The study had started in 1958, when scientists had carefully recorded the birth of nearly every baby born in Britain in one March week: 17,415 babies in all. They had been carefully tracking the lives of those children ever since, recording their height, health, intelligence, school performance, social class, and later their jobs, marriages and almost everything else. And, by doing this, the scientists had already discovered something profound: the children born into the most disadvantaged circumstances the ones with poor parents and cramped homes tended to have difficult lives from that point on, gradually racking up behavioural problems, illness and poor results at school. So troubled were these children that scientists had given them a label of unmitigated despondency: born to fail.
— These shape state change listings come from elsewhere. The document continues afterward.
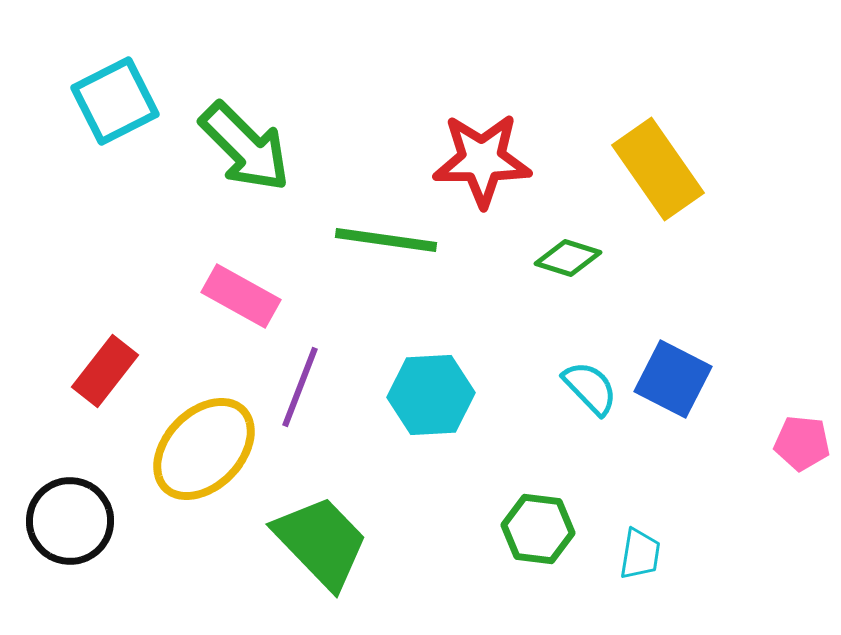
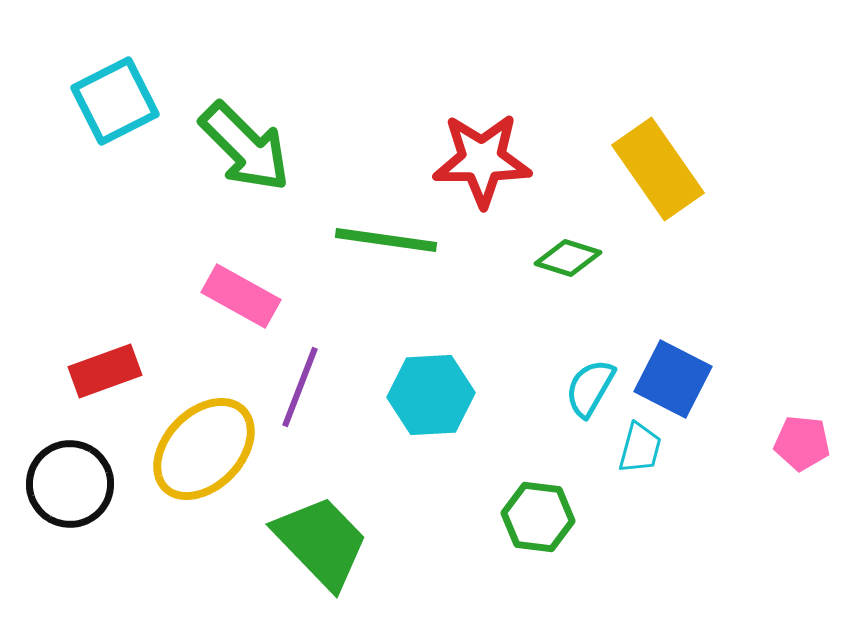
red rectangle: rotated 32 degrees clockwise
cyan semicircle: rotated 106 degrees counterclockwise
black circle: moved 37 px up
green hexagon: moved 12 px up
cyan trapezoid: moved 106 px up; rotated 6 degrees clockwise
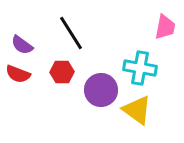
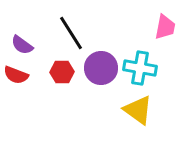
red semicircle: moved 2 px left, 1 px down
purple circle: moved 22 px up
yellow triangle: moved 1 px right
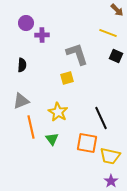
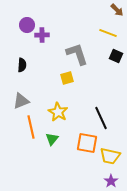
purple circle: moved 1 px right, 2 px down
green triangle: rotated 16 degrees clockwise
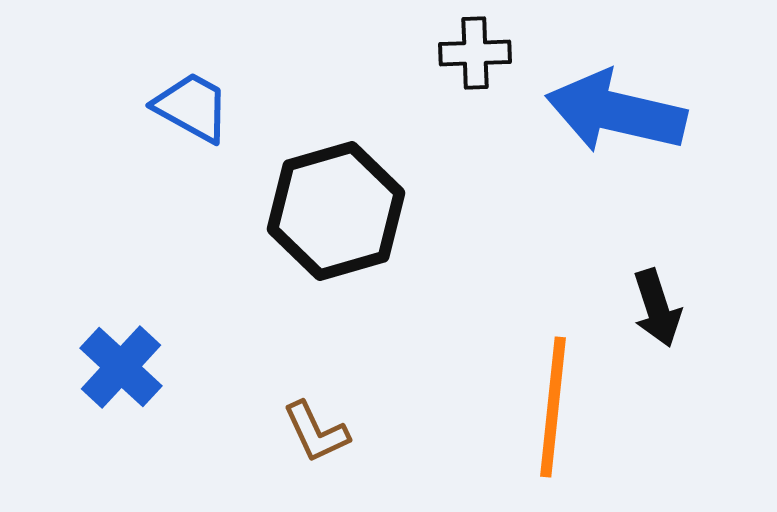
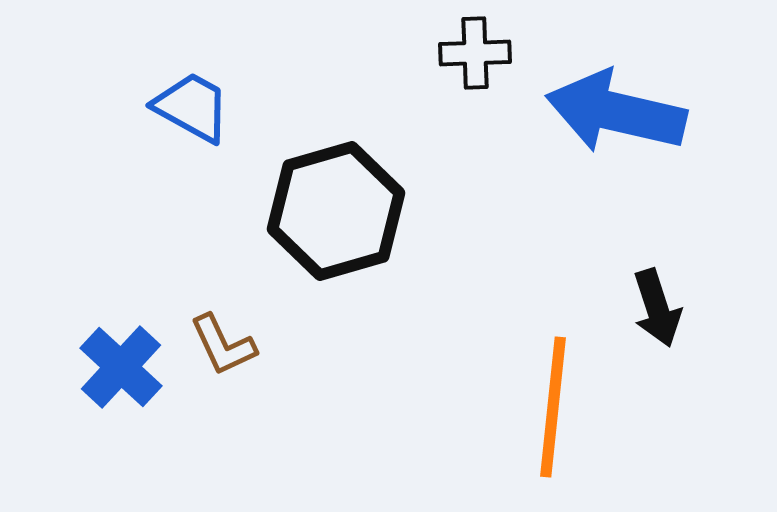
brown L-shape: moved 93 px left, 87 px up
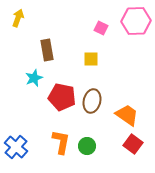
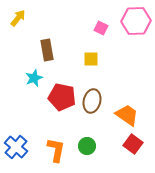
yellow arrow: rotated 18 degrees clockwise
orange L-shape: moved 5 px left, 8 px down
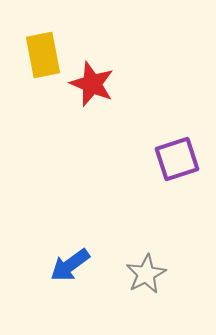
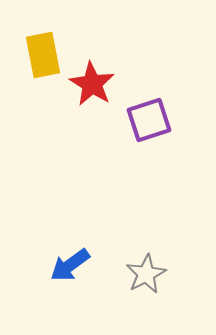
red star: rotated 9 degrees clockwise
purple square: moved 28 px left, 39 px up
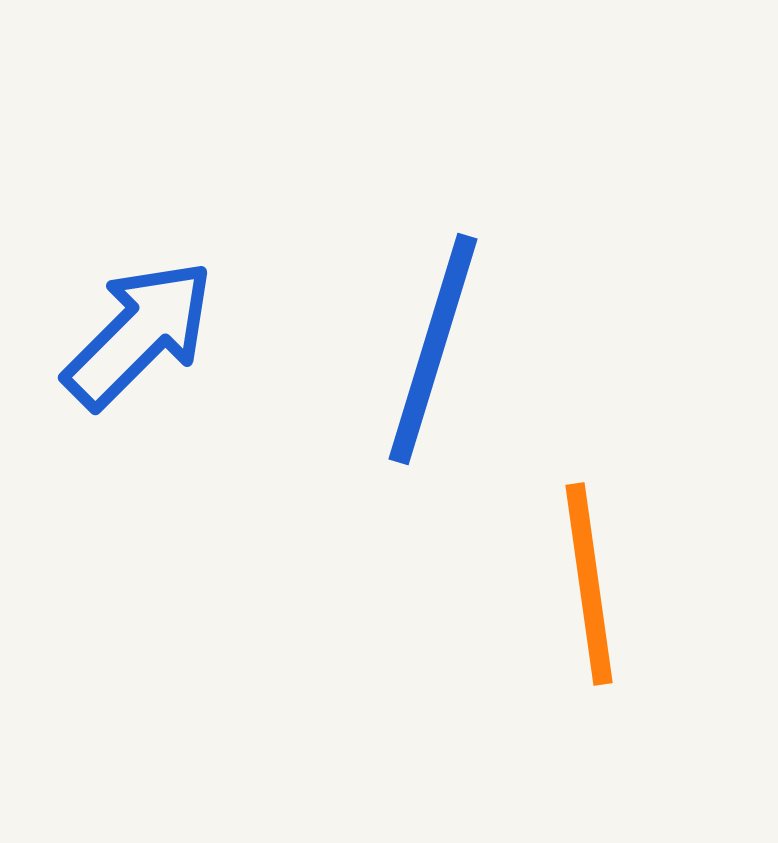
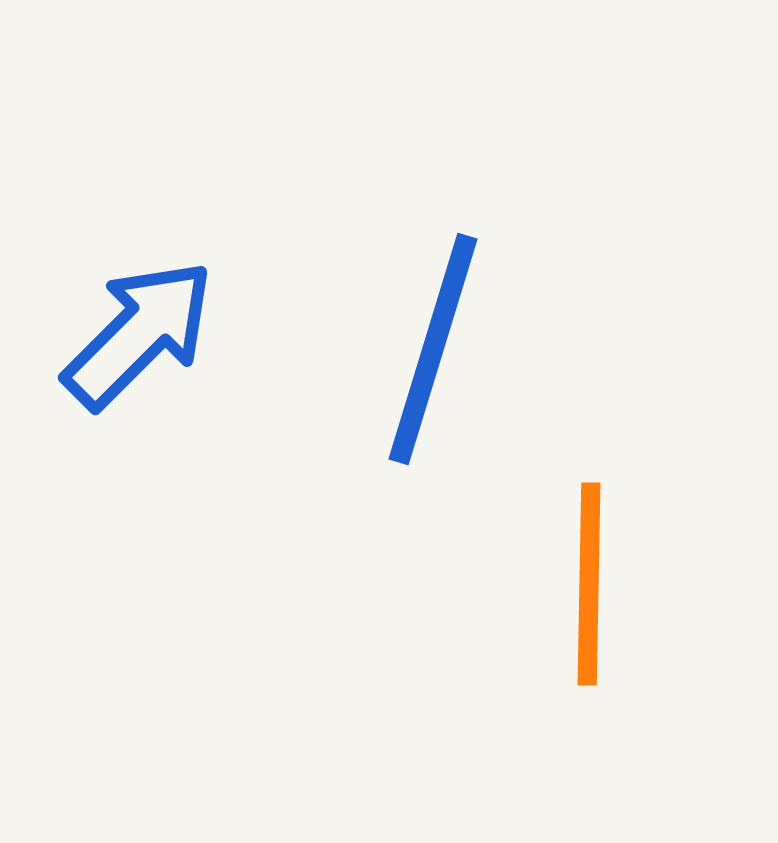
orange line: rotated 9 degrees clockwise
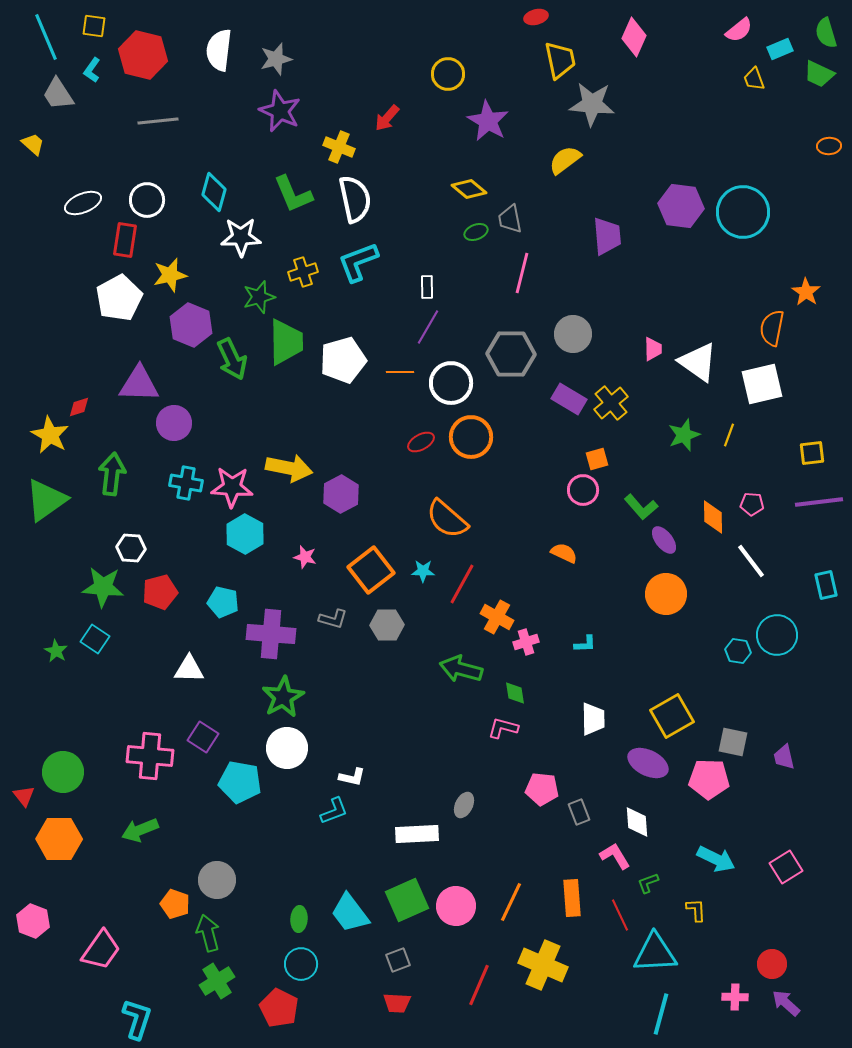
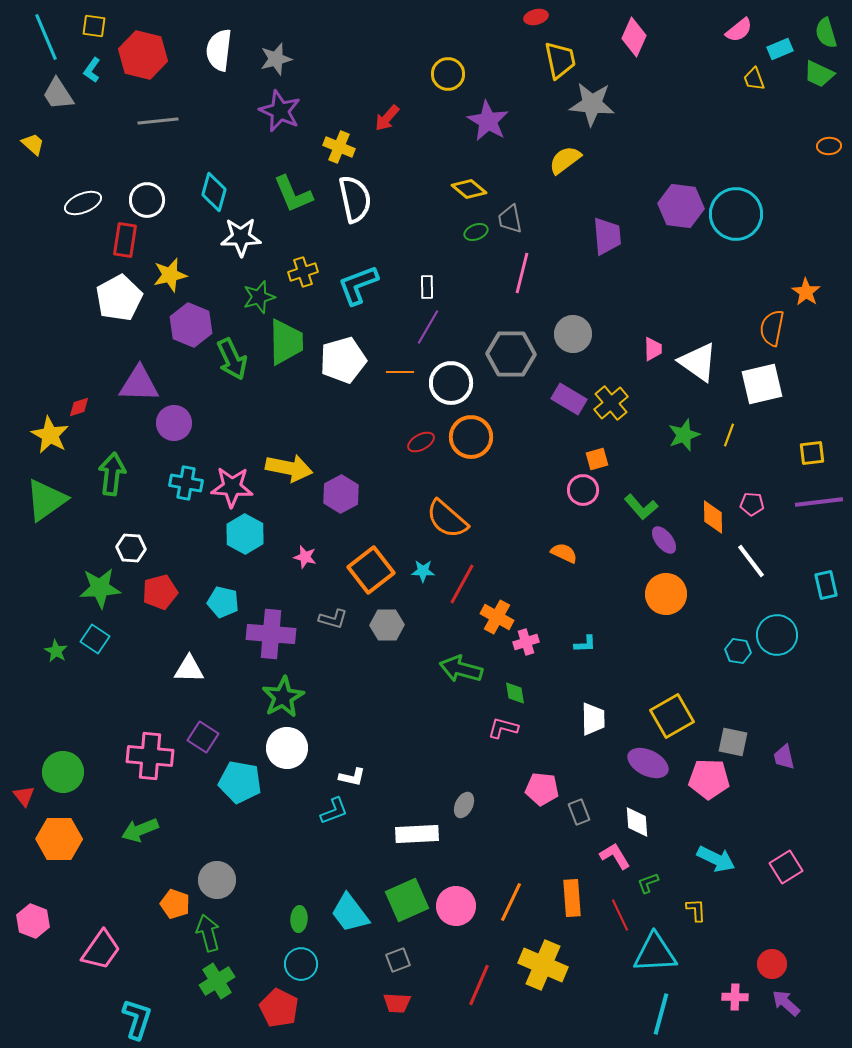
cyan circle at (743, 212): moved 7 px left, 2 px down
cyan L-shape at (358, 262): moved 23 px down
green star at (103, 587): moved 3 px left, 1 px down; rotated 9 degrees counterclockwise
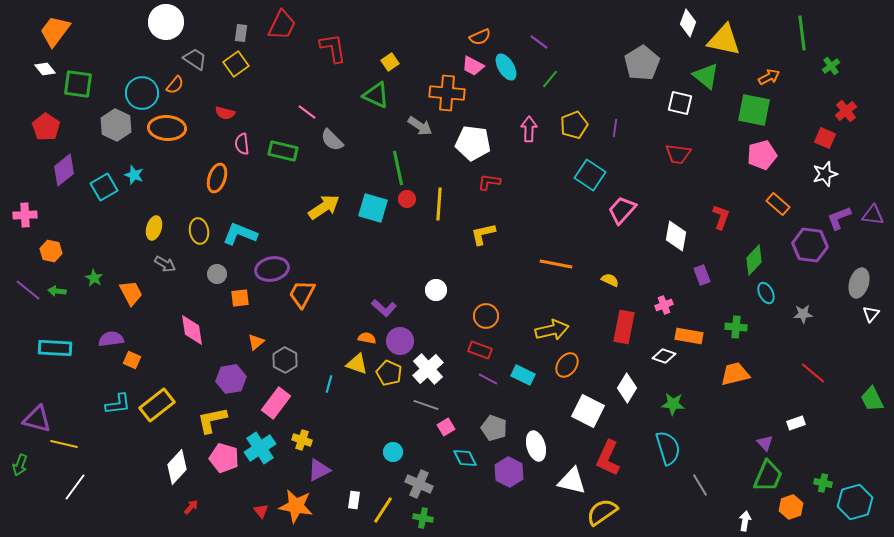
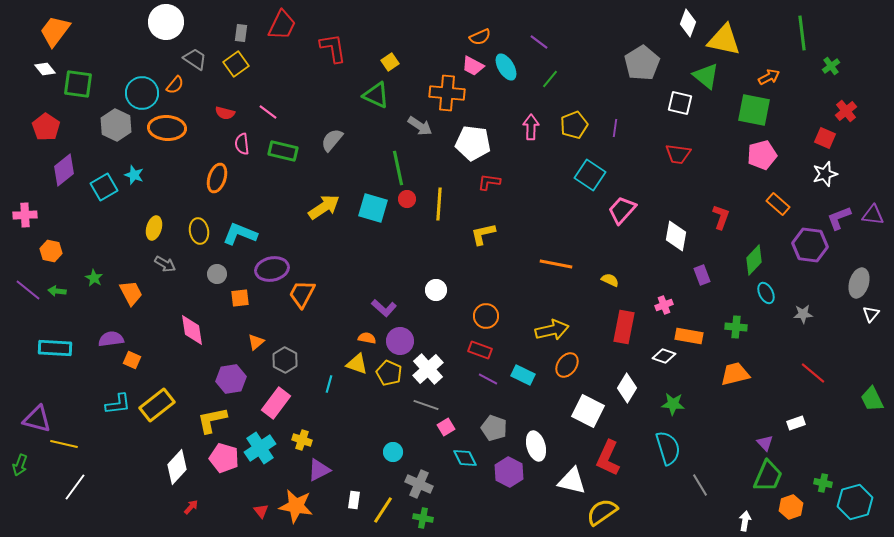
pink line at (307, 112): moved 39 px left
pink arrow at (529, 129): moved 2 px right, 2 px up
gray semicircle at (332, 140): rotated 85 degrees clockwise
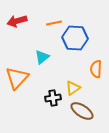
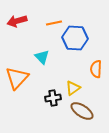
cyan triangle: rotated 35 degrees counterclockwise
But luckily, life is never quite that simple, and no generalized label will cover every eventuality. The scientists knew that not all the children who were born to fail would, in fact, do so. It was very likely that some would beat the odds, and the scientists were eager to discover who they were and how they had managed to avoid the outcomes that had been predicted for them. What is the combination of events, decisions and circumstances that can help turn things around? By the 1980s the researchers were in a good position to find out. At that stage the children had reached their twenties, and had progressed far enough in their adult lives for a judgement to be made about their success or failure, based on their educational qualifications, income and jobs. This was the project handed to Pilling, who, at this time, was still learning the ropes of her scientific profession. It became her job to find members of the study who had grown up in the most difficult of circumstances but who were now doing well in life nevertheless.

Pilling decided on the exact criteria that identified children who were born to fail. She decided that a child would qualify only if he or she had grown up in a household that had one parent or five or more children, and whose income was low enough for the child to receive free school meals or welfare benefits, and lived in a home that did not have its own supply of hot water or that housed more than one and a half people per room. To put that final category into real terms, it meant that a family with just a kitchen, living room, two parents in one bedroom and four children sleeping in the other would not qualify as being overcrowded; a family with five children crammed in the second bedroom, however, would. Pilling found 386 such severely disadvantaged children in the study.

The majority of these children did indeed go on to struggle in some way they achieved no educational qualifications, or they had a low income or no job. Pilling put these together into one group, the non-achievers. But she was also able to identify achievers those who had escaped from this difficult start and had attained some measure of success. Either they had earned qualifications, such as a string of O-levels, that put them well above the average for the entire group, or they had secured a particularly high income, a skilful job, or done well enough to buy their own home. Out of her pool of 386, Pilling found 83 who made it into the achiever group. Her next task was to talk to both the achievers and the non-achievers, in order to find out what their lives were really like. So she began her journey around Britain by train, bus and taxi to meet these people whose lives had taken a dramatically different course and to discover what exactly had brought this about.

This group was considered non-achievers based on the specific criteria in the study, but that doesnt mean they were unqualified failures. Many had achieved a lot in terms of creating a stable life for themselves in spite of difficult circumstances and many went on to achieve more in later life.

It took Pilling about a year to carry out all the interviews and, since this was the 1980s, she recorded them all on cassette tapes. When she was finished, she had not only to analyse her many hours of recordings, but also to look back through all the data collected up to that point the stacks of questionnaires, interviews and other records relating to these young people that had been carefully squirrelled away throughout their lives. She wanted to find whatever it was that the achievers commonly did and that the others did not.